I have two tables that look something along the lines of:
t1 (id INT PRIMARY KEY, data VARCHAR(10), fkey INT, INDEX i1(data)) t2 (id INT PRIMARY KEY, enabled TINYINT)
And a query to get data from t1
. The query runs fine and takes a few ms to get data from it, although problems start appearing when I use joins. Here’s an example of one of my queries:
SELECT `id` FROM `t1` WHERE `data`='something';
Which can return a few thousand rows, that might look something like:
1, something, 5 2, something, 5 3, something, 5 4, something, 6 5, something, 5
Out of these thousands of rows, there are probably only going to be one or two distinct values of fkey
. Now, here’s my query with the join:
SELECT `t1`.`id` FROM `t1` INNER JOIN `t2` ON `t2`.`id`=`t1`.`fkey` AND `t2`.`enabled`=1 WHERE `t1`.`data`='something';
And here’s the execution plan for it:
*************************** 1. row *************************** id: 1 select_type: SIMPLE table: t2 partitions: NULL type: index possible_keys: id key: id key_len: 75 ref: NULL rows: 378 filtered: 100.00 Extra: Using where; Using index *************************** 2. row *************************** id: 1 select_type: SIMPLE table: t1 partitions: NULL type: ref possible_keys: i1 key: i1 key_len: 150 ref: DB.t2.id,const rows: 13 filtered: 100.00 Extra: Using index
This query ends up taking roughly 60 seconds, compared to the few ms of the other query.
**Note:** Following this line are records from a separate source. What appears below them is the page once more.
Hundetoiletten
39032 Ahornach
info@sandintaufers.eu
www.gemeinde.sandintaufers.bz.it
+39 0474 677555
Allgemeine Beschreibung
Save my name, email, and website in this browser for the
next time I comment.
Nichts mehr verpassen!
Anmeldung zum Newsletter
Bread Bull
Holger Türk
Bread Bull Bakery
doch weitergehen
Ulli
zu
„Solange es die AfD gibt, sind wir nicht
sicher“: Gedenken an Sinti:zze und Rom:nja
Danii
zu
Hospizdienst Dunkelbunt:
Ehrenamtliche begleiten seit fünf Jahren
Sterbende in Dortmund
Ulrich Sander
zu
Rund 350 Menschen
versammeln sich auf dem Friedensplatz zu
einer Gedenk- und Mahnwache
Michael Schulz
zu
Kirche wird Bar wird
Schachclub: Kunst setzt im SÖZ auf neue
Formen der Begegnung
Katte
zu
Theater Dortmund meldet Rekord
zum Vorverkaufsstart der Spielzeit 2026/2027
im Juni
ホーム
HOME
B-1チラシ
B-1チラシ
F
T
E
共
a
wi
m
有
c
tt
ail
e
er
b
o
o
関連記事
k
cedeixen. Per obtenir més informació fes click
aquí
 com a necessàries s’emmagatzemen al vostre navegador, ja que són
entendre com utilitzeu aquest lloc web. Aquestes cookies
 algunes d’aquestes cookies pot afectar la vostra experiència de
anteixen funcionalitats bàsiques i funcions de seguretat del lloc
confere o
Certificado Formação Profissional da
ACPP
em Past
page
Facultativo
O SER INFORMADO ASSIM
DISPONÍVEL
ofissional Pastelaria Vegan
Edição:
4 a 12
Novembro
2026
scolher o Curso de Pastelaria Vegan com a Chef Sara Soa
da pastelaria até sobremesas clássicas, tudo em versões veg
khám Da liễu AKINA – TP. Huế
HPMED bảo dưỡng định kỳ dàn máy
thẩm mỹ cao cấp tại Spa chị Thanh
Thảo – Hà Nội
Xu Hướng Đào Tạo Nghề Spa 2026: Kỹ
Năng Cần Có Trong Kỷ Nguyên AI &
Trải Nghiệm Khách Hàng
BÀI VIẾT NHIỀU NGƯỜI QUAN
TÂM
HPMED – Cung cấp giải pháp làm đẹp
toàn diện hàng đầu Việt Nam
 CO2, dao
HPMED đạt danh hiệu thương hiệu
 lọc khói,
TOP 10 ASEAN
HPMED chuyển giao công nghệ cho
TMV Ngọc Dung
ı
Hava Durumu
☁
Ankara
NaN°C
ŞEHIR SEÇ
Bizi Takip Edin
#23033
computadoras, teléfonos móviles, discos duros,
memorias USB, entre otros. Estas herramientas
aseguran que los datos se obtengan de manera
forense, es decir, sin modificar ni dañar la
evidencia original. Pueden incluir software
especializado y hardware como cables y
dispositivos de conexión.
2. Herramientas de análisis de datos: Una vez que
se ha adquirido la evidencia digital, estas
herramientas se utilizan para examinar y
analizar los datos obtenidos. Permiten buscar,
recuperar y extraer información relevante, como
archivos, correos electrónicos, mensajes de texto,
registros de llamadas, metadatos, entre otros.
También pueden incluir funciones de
I’ve also tried removing the enabled
check from the query, but it has no impact on performance. Also, querying t2
directly by id only takes a few ms as well.
It seems to me like the database should only have a need to run the join on one or two rows and just cache the results for any rows with the same fkey
, but that doesn’t seem to be happening. Is there any way to achieve this behavior?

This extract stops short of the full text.